Toute consultation nécessite par conséquent d’explorer l’équilibre émotionnel de l’animal, donc son histoire, son mode de vie et son comportement, et vérifier que ses besoins sont couverts du point de vue comportemental.

Ensuite, chaque système étant relié à tous les autres, il convient de passer en revue le fonctionnement de toutes les grandes fonctions organiques, sans oublier de s’intéresser à l’alimentation et de rechercher d’éventuelles carences.

En effet, un animal au naturel a une alimentation variée, dont le choix est guidé à la fois par l’éducation transmise par ses parents ou plus largement le groupe dans lequel il vit, et par son instinct. Un animal de compagnie en revanche, est nourri par son propriétaire : son régime alimentaire est donc nettement moins varié, et le plus souvent basé sur des préparations industrielles. Il est donc sujet à des carences. Or, l’alimentation a pour objet d’apporter au corps tous les éléments nécessaires à son fonctionnement harmonieux : toute carence peut résulter en un déséquilibre de l’une des grandes fonctions.

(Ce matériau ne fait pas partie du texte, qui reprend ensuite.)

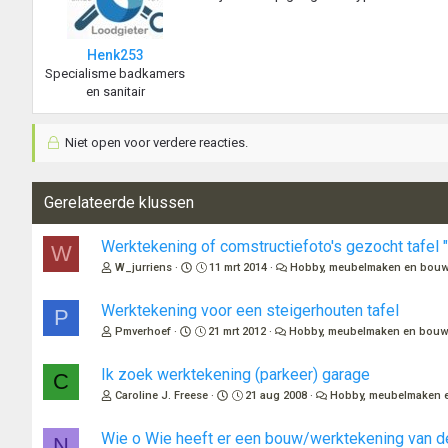
Henk253
Specialisme badkamers
en sanitair
Niet open voor verdere reacties.
Gerelateerde klussen
Werktekening of comstructiefoto's gezocht tafel 
W
W_jurriens
11 mrt 2014
Hobby, meubelmaken en bouw
Werktekening voor een steigerhouten tafel
P
Pmverhoef
21 mrt 2012
Hobby, meubelmaken en bouw
Ik zoek werktekening (parkeer) garage
C
Caroline J. Freese
21 aug 2008
Hobby, meubelmaken 
Wie o Wie heeft er een bouw/werktekening van d
N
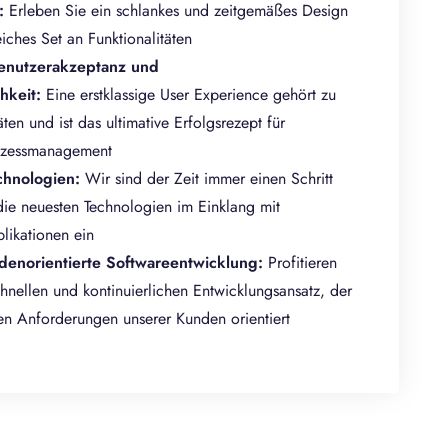
:
Erleben Sie ein schlankes und zeitgemäßes Design
iches Set an Funktionalitäten
enutzerakzeptanz und
chkeit:
Eine erstklassige User Experience gehört zu
ten und ist das ultimative Erfolgsrezept für
rozessmanagement
hnologien:
Wir sind der Zeit immer einen Schritt
die neuesten Technologien im Einklang mit
ikationen ein
denorientierte Softwareentwicklung:
Profitieren
hnellen und kontinuierlichen Entwicklungsansatz, der
n Anforderungen unserer Kunden orientiert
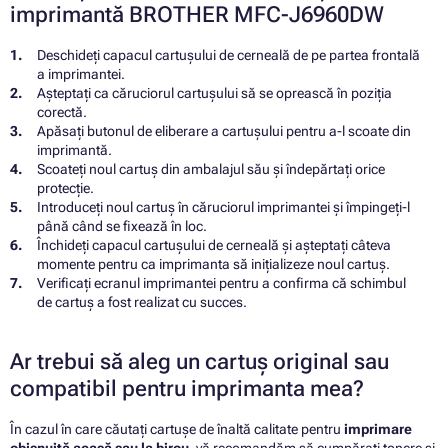
imprimantă BROTHER MFC-J6960DW
Deschideți capacul cartușului de cerneală de pe partea frontală
a imprimantei.
Așteptați ca căruciorul cartușului să se oprească în poziția
corectă.
Apăsați butonul de eliberare a cartușului pentru a-l scoate din
imprimantă.
Scoateți noul cartuș din ambalajul său și îndepărtați orice
protecție.
Introduceți noul cartuș în căruciorul imprimantei și împingeți-l
până când se fixează în loc.
Închideți capacul cartușului de cerneală și așteptați câteva
momente pentru ca imprimanta să inițializeze noul cartuș.
Verificați ecranul imprimantei pentru a confirma că schimbul
de cartuș a fost realizat cu succes.
Ar trebui să aleg un cartuș original sau
compatibil pentru imprimanta mea?
În cazul în care căutați cartușe de înaltă calitate pentru
imprimare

De plus, l’intestin est le deuxième cerveau de tout mammifère, puisque des neuromédiateurs y sont sécrétés par la flore bactérienne digestive : le système digestif agit donc en retour sur le mental, et la boucle est bouclée ! Enfin, comme le disait déjà Hippocrate, l’aliment est le premier médicament, et souvent une alimentation particulière peut grandement contribuer à restaurer la santé !

Enfin, dans l’exploration des différents systèmes, il ne faut bien sûr pas oublier le système musculo-squelettique, puisque c’est lui qui confère à l’animal le mouvement – définition même du règne animal. Un mouvement libre, sans douleur, est un élément indispensable de bien-être de l’animal, car il lui donne l’autonomie nécessaire à l’assouvissement de ses besoins, et la possibilité de jeu, et d’interaction sociale. Encore une fois, on en revient au mental !

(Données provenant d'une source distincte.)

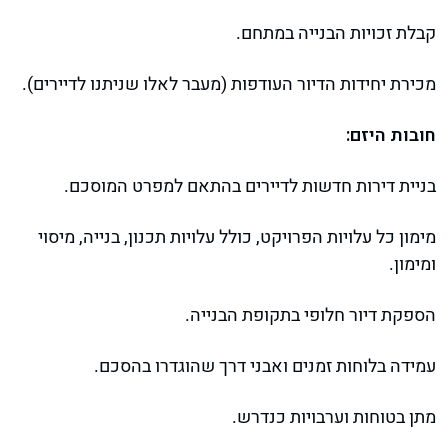
קבלת זכויות הבנייה במתחם.
מכירת יחידות הדיור העודפות (מעבר לאלו שניתנו לדיירים).
חובות היזם:
בניית דירות חדשות לדיירים בהתאם למפרט המוסכם.
מימון כל עלויות הפרויקט, כולל עלויות תכנון, בנייה, מיסוי
ומימון.
הספקת דיור חלופי בתקופת הבנייה.
עמידה בלוחות זמנים ואבני דרך שהוגדרו בהסכם.
מתן בטוחות וערבויות כנדרש.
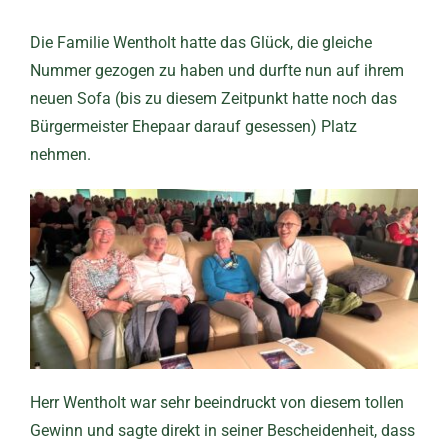
Die Familie Wentholt hatte das Glück, die gleiche
Nummer gezogen zu haben und durfte nun auf ihrem
neuen Sofa (bis zu diesem Zeitpunkt hatte noch das
Bürgermeister Ehepaar darauf gesessen) Platz
nehmen.
Herr Wentholt war sehr beeindruckt von diesem tollen
Gewinn und sagte direkt in seiner Bescheidenheit, dass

Bien évidemment, réduire le stress ou corriger un mode de vie ou un comportement ne suffira pas à guérir une maladie chronique ou à faire disparaître un cancer. Lorsqu’un mal est installé depuis longtemps, il est bien entendu nécessaire de remonter à sa source, mais aussi de s’intéresser à ses conséquences. Un système déréglé au départ, si rien n’est fait pour enrayer le problème, finit par entraîner le dérèglement d’un autre système, voire de tous les autres. Dans le cadre d’une maladie chronique évoluant depuis longtemps, il sera donc nécessaire de rétablir l’équilibre au sein de tout l’organisme, de le nettoyer des toxines accumulées, et de corriger des carences apparues au cours de l’évolution de la maladie. Cela prend nécessairement du temps, et demande de la patience et de la motivation de la part du propriétaire, qui doit être très impliqué.

Quels outils thérapeutiques au service de votre animal ?

Le terme de médecine vétérinaire holistique ne présuppose pas des moyens, diagnostiques ou thérapeutiques, mis en œuvre. Il définit simplement un mode de pensée de la médecine, qui guide le vétérinaire tout au long de sa consultation.

Dans notre cabinet, les moyens thérapeutiques mis à profit pour soigner votre animal sont la phytothérapie, l’homéopathie, les thérapies comportementales, la diététique, la physiothérapie, mais aussi bien sûr la chirurgie et les tous les moyens de la médecine conventionnelle.